Saturday 15 February 2003

Picture from anime Hikaru no Go

Pic of the day: The hand of Go! No, it's not a typo, though the associations it may give are not unwelcome. As one of my fictional characters once told me: To believe what is true is not faith. To believe and make something become true, is faith.

An angel of Go

Sometimes art imitates life, other times life imitates arts. The latter happened to the work of writer Hotta Yumi and artist Obata Takeshi, when they did the unthinkable and wrote a comic about a boy playing Go. This ancient board game requires a dedication and contemplation that has in most of our lifetime made it mainly a pastime for the elderly. But the comic, published in the magazine Shounen Jump, caught on thanks to its vivid characters and engaging, optimistic atmosphere. In the comic, Go is a mental sport that commands admiration and envy. To some extent this probably was so in real life too, but it has become ever more so as a result of the comic.

By the time the comic was made into an animated movie series, it had already spread to the point where local Go clubs had doubled their attendance and high-level Go players were deluged with requests for tutoring and advice from young hopeful players. The anime spread this wave even further. Closely based on the comic, it features realistic environments and the matches are based on actual games played by high- ranking Go players. The surge of young Go players spread beyond Japan as the series was released in neighboring countries. Lately, fan translations have spread over the Internet, raising the same new wave in English-speaking countries. The International Go Server is buzzing with activity at all times of day and night: No matter what your level, you can find a match here or study games in progress.

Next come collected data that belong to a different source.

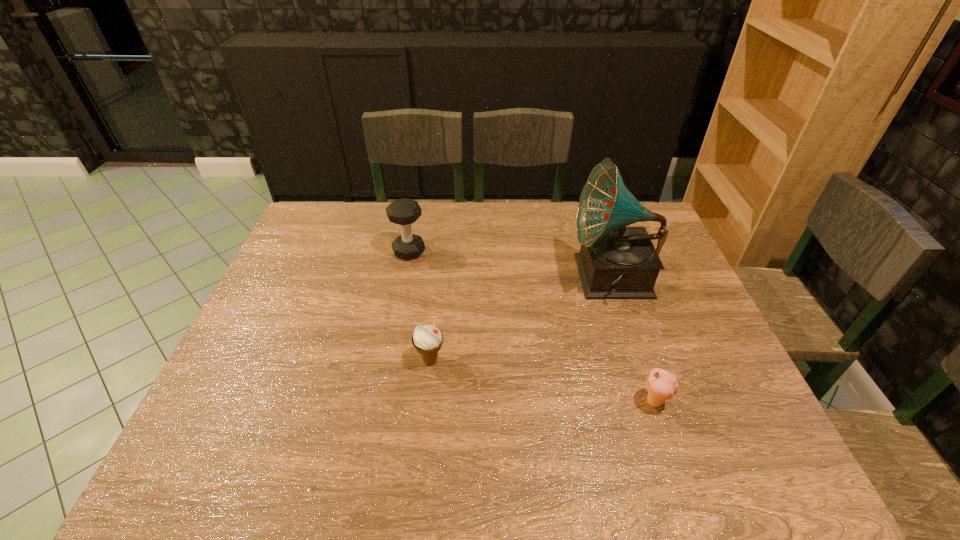 Locate an element on the screen. This screenshot has height=540, width=960. vacant space in between the left icecream and the tallest object is located at coordinates (521, 320).

Where is `the second closest object to the tallest object`? the second closest object to the tallest object is located at coordinates (427, 340).

Select which object is the second closest to the tallest object. Please provide its 2D coordinates. Your answer should be formatted as a tuple, i.e. [(x, y)], where the tuple contains the x and y coordinates of a point satisfying the conditions above.

[(427, 340)]

This screenshot has height=540, width=960. What are the coordinates of `free space that satisfies the following two spatial constraints: 1. on the horn of the nearer icecream; 2. on the right side of the record player` in the screenshot? It's located at (652, 402).

At what (x,y) coordinates should I click in order to perform the action: click on free location that satisfies the following two spatial constraints: 1. on the horn of the record player; 2. on the left side of the nearest object. Please return your answer as a coordinate pair (x, y). This screenshot has width=960, height=540. Looking at the image, I should click on (652, 402).

Find the location of a particular element. blank space that satisfies the following two spatial constraints: 1. on the horn of the tallest object; 2. on the back side of the nearer icecream is located at coordinates (652, 402). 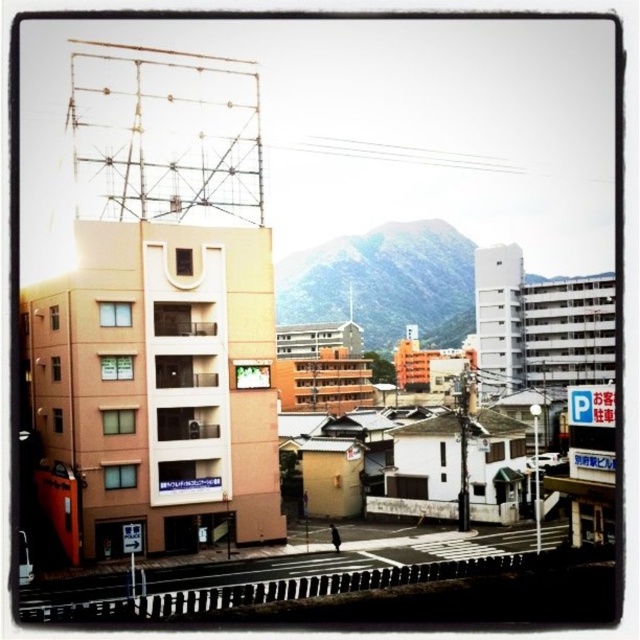 Does point (296, 292) come closer to viewer compared to point (61, 612)?

No, (296, 292) is behind (61, 612).

This screenshot has width=640, height=640. I want to click on green matte mountain at center, so click(385, 282). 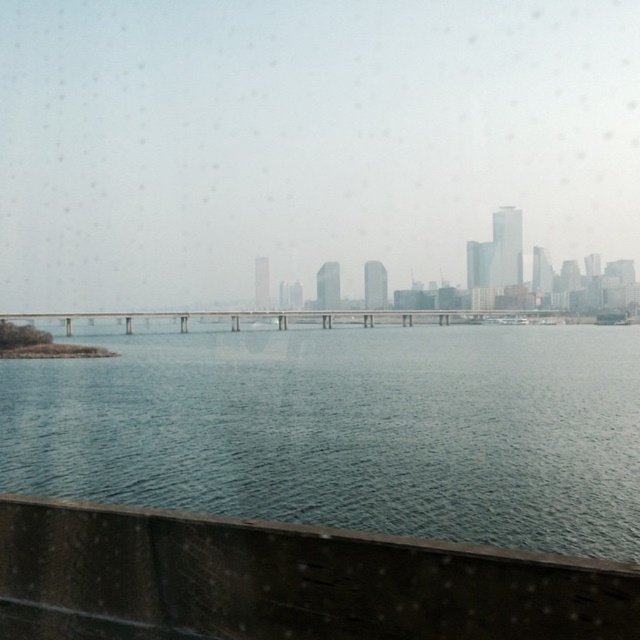 You are standing on the concrete bridge at center and looking towards the blue water at center. Which direction should you walk to reach the water?

You should walk downward towards the blue water at center since it is located below the concrete bridge at center.

You are a delivery drone with a wingspan of 1.5 meters. You need to fly from the blue water at center to the concrete bridge at center. Is there enough space between them for your drone to pass safely?

The blue water at center and concrete bridge at center are 26.93 meters apart from each other, so yes, the drone can pass safely between them since the distance is much larger than the drone wingspan of 1.5 meters.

I realized fairly soon that the anime portrayed real life quite closely, except for the mysterious ghost of an ancient Go player that was essential to kick the whole thing into action. What I did not know until today was that the comic, and later then anime, had played an important role in restoring this life to the mental sport of Go.

***

In the comic, the nameless god takes pity on the restless soul of a young brilliant Go player who committed suicide after being unfairly accused of cheating and chased from the Imperial Court. Fujiwara Sai is allowed to return to the world twice, once in the mind of Shusaku Honinbo (an actual player of the mid 19th century, and still a legend in Go) and the next time in the (fictional) Shindou Hikaru. Unlike the first time, Shindou-kun is not satisfied to be the hands of a ghost. He wants to become like his teacher, and if possible surpass him, heading higher than anyone else.

Thus the torn soul of Sai, in his single-minded and almost childlike love for the game, twice renews the sport of Go. Once as Shusaku sets new and higher standards for top-level players, and again as Shindou unwittingly causes a spreading youth movement of Go. Ironically, this last part has carried over from the comic and the animated movie into the real world. So the character Sai, who is literally nothing but a spirit residing in someone else's mind, actually manages to do the same thing in life as in the dream world into which he was born. Out of the love for Go came an angel of Go, to change the world. Where does the fiction end and the fact begin? Where does art stop imitating life, and life start imitating art?